The mechanism of action of a component of anti-wrinkle creams has been deciphered

A team of scientists from the University of California, Davis and Peking University have deciphered the mechanism of action of alpha hydroxyl acids (AHA), a key component of chemical cosmetic peels and wrinkle-reducing creams. Understanding the processes underlying their action will help in developing more effective cosmetics, as well as drugs for the treatment of skin diseases and analgesics.

The results of the study by American and Chinese scientists were published in The Journal of Biological Chemistry.

Alpha hydroxy acids are a group of weak acids typically derived from natural sources such as sugar cane, yogurt, apples, and citrus fruits. They are well known in the cosmetic industry for their ability to improve the appearance and texture of skin. However, until this study, little was known about how these substances actually help slough off the topmost layer of skin cells—dead keratinocytes—to reveal the younger layer of cells that produces the visible anti-aging effect.

The focus of the scientists was on one of the ion channels, the so-called transient receptor potential vanilloid 3 (TRPV3), located in the membrane of keratinocytes. As other studies show, this channel plays an important role in the normal physiology of the skin and its temperature sensitivity.

Through a series of experiments recording the membrane electrical currents of cells exposed to AHA, the researchers developed a model describing how glycolic acid (the smallest and most bioavailable alpha hydroxy acid) is taken up by keratinocytes and generates free protons, creating an acidic environment inside the cells. High acidity activates the TRPV3 ion channel, opening it and allowing calcium ions to freely enter the cell. And since protons also begin to enter the cell through the open TRPV3, the process becomes self-sustaining. As a result of the accumulation of excess calcium ions, the cell dies and then peels off.

TRPV3 ion channels are found not only in the skin, but also in many other parts of the nervous system.

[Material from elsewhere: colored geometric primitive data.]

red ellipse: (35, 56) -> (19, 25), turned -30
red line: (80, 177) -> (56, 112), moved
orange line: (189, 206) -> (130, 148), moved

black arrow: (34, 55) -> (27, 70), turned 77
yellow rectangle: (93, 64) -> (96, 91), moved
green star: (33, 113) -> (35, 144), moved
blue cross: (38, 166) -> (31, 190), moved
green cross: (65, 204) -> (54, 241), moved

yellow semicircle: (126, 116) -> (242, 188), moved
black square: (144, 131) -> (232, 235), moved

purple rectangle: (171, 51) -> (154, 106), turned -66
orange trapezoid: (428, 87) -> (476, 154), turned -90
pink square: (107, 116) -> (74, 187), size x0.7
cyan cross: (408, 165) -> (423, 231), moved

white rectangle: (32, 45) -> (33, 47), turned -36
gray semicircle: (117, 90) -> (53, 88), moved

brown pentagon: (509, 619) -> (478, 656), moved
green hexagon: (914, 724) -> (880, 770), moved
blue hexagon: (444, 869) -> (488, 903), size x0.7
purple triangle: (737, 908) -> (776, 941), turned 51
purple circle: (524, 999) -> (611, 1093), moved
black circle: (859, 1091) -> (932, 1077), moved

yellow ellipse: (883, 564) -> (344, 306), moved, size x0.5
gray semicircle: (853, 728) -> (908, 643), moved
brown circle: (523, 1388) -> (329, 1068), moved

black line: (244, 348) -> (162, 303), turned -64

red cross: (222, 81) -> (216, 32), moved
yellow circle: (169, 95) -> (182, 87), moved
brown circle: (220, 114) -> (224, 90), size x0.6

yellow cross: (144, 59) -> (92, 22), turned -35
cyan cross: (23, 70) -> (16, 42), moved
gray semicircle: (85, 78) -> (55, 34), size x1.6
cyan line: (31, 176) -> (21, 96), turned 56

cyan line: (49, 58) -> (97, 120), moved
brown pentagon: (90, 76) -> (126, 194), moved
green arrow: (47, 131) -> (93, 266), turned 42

As already noted, they are sensitive not only to the acidity of the environment, but also to temperature. The authors of the study suggest that TRPV3 can perform a number of important physiological functions, including pain control.

Recently, Chinese scientists have concluded that a mutation in TRPV3 underlies Olmsted syndrome, a rare hereditary disorder characterized by severe itching and palmoplantar keratoderma in the form of massive horny deposits. Given these findings, TRPV3 may be a target not only for cosmetics, but also for drugs for pain relief and the treatment of skin diseases.